Comité International de la Quatrième Internationale
Comment le Workers Revolutionary Party a trahi le trotskysme

Le WRP abandonne le prolétariat des pays arriérés

C’est à travers son abandon de la théorie de la Révolution permanente et de la stratégie de la révolution socialiste mondiale que l’essence opportuniste de la ligne ultra gauchiste du WRP vis-à-vis du Parti travailliste apparaît le plus clairement. Les relations sans principe établies par le WRP avec des régimes bourgeois du Moyen-Orient, et qui commencèrent par un accord avec le gouvernement libyen passé et signé à l’insu du CI en avril 1976, furent en premier lieu une tentative de surmonter les problèmes politiques du parti en se tournant vers des forces de classe non prolétariennes.
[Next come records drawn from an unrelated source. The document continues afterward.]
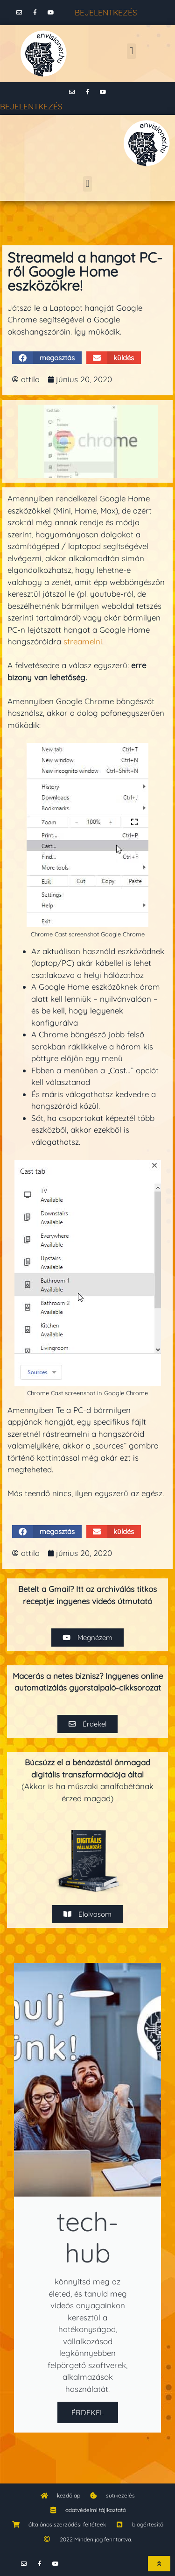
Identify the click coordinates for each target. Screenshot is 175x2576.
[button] (131, 51)
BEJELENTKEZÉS (106, 12)
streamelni (82, 641)
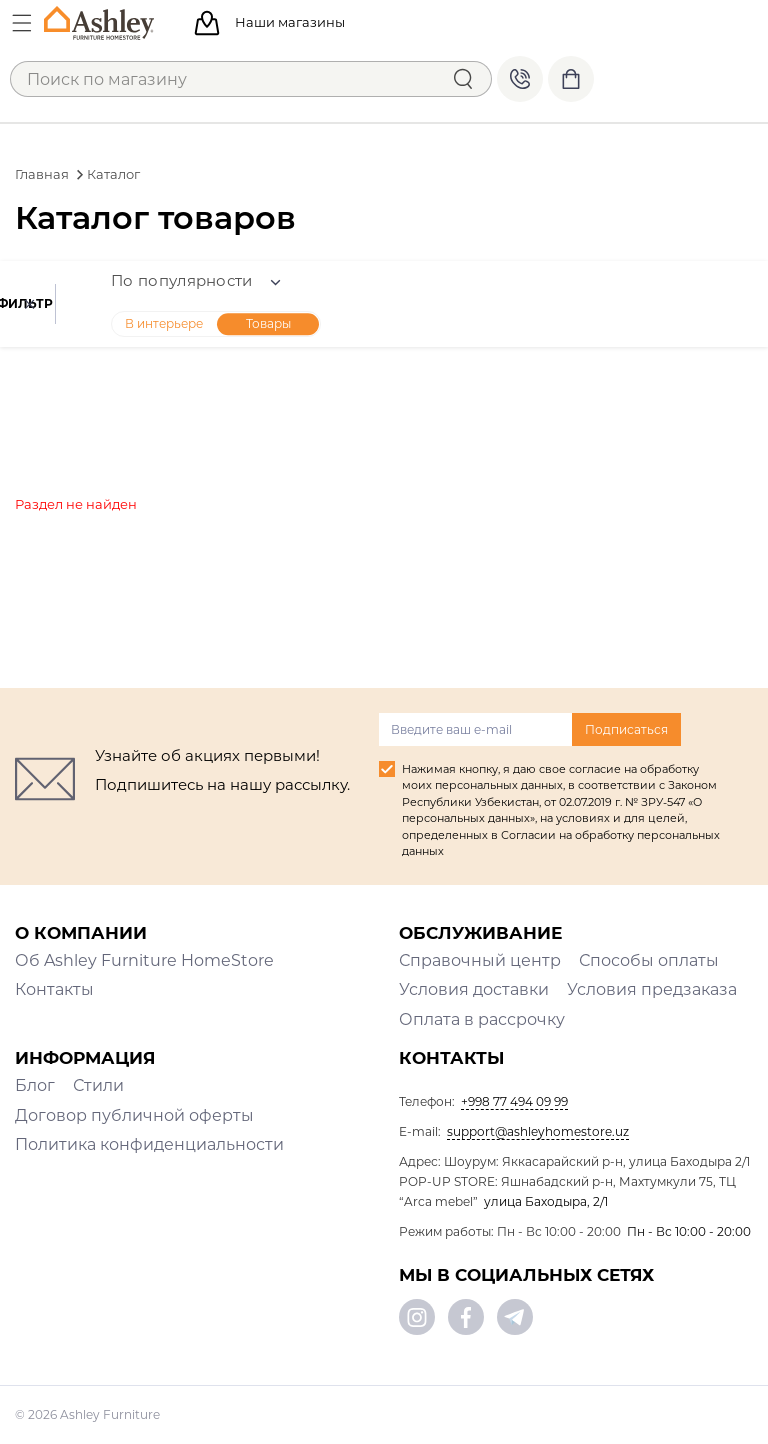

Au lieu d’une stratégie internationale visant à construire des partis trotskystes dans le plus grand nombre de pays possible, le WRP développa sa propre « politique étrangère », visant à trouver les moyens financiers nécessaires au fonctionnement du parti en Grande-Bretagne. Une politique reposant sur ce point de vue nationaliste et opportuniste devait inévitablement prendre des formes qui sont parmi les plus réactionnaires qu’on puisse imaginer. En 1978-1979, le WRP était déjà devenu, au sens littéral du terme, un agent à la solde de la bourgeoisie arabe, et le News Line était utilisé comme organe de propagande pour justifier les crimes et les trahisons des régimes avec lesquels Healy avait établi ses alliances sans principe.

Le WRP jeta par-dessus bord tous les principes marxistes pour lesquels la Socialist Labour League (le prédécesseur du WRP) s’était battue au début des années 1960, lorsqu’elle combattit la capitulation du SWP américain devant les pablistes. La SLL avait alors pris la tête de la lutte menée contre les tentatives de Hansen de liquider le CI à travers une capitulation devant le nationalisme bourgeois. La SLL avait insisté sur la nécessité historique de construire des partis trotskystes dans les ex-pays coloniaux et semi-coloniaux, en dépit des succès limités et épisodiques de Castro. En refusant de désigner Cuba comme un « Etat ouvrier », la SLL défendait les fondements de la théorie marxiste de la lutte de classe : la conception selon laquelle la voie historique qui mène au socialisme exige la mobilisation internationale de la classe ouvrière sur la base du programme de la dictature du prolétariat. En se basant sur les fondements théoriques du matérialisme dialectique, la SLL avait combattu tous ceux qui, avec Hansen et Mandel, défendaient la conception selon laquelle des nationalistes petits-bourgeois pourraient spontanément devenir des marxistes et remplacer des cadres trotskystes éduqués dans la classe ouvrière sous la direction de la Quatrième Internationale.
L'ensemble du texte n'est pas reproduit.